§ BRIEF: Look below for the line that contains "cuprinzând Psalmii 51", then quote it and all the lines after it, exactly, with the pictures left out.
(EXTRACTED INFORMATION)
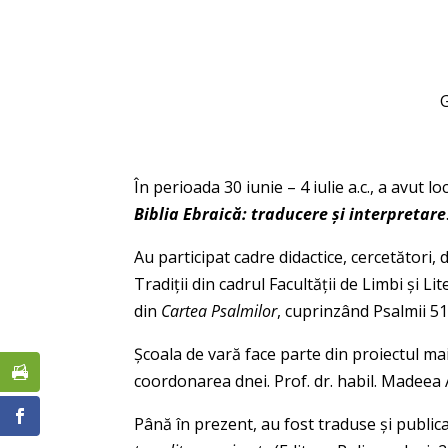
În perioada 30 iunie – 4 iulie a.c., a avut 
Biblia Ebraică: traducere şi interpretare
Au participat cadre didactice, cercetători, 
Tradiţii din cadrul Facultății de Limbi şi L
din
Cartea Psalmilor
, cuprinzând Psalmii 51
Şcoala de vară face parte din proiectul m
coordonarea dnei. Prof. dr. habil. Madeea 
Până în prezent, au fost traduse şi publi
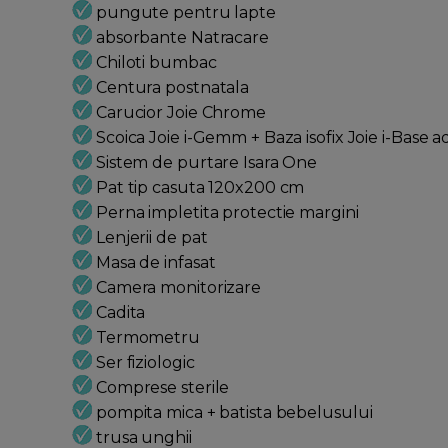
pungute pentru lapte
absorbante Natracare
Chiloti bumbac
Centura postnatala
Carucior Joie Chrome
Scoica Joie i-Gemm + Baza isofix Joie i-Base 
Sistem de purtare Isara One
Pat tip casuta 120x200 cm
Perna impletita protectie margini
Lenjerii de pat
Masa de infasat
Camera monitorizare
Cadita
Termometru
Ser fiziologic
Comprese sterile
pompita mica + batista bebelusului
trusa unghii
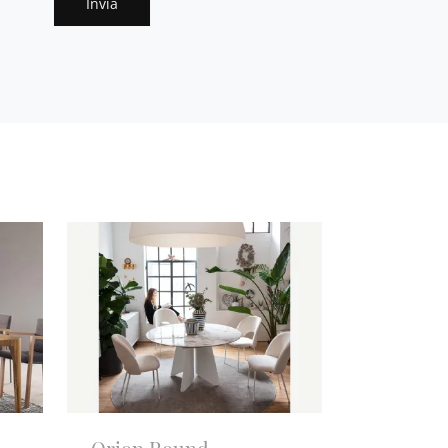
Invia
(End EXTRACTED INFORMATION)
§ RESPONSE BELOW:
, cuprinzând Psalmii 51
Şcoala de vară face parte din proiectul m
coordonarea dnei. Prof. dr. habil. Madeea 
Până în prezent, au fost traduse şi publi
pungute pentru lapte
absorbante Natracare
Chiloti bumbac
Centura postnatala
Carucior Joie Chrome
Scoica Joie i-Gemm + Baza isofix Joie i-Base 
Sistem de purtare Isara One
Pat tip casuta 120x200 cm
Perna impletita protectie margini
Lenjerii de pat
Masa de infasat
Camera monitorizare
Cadita
Termometru
Ser fiziologic
Comprese sterile
pompita mica + batista bebelusului
trusa unghii
Invia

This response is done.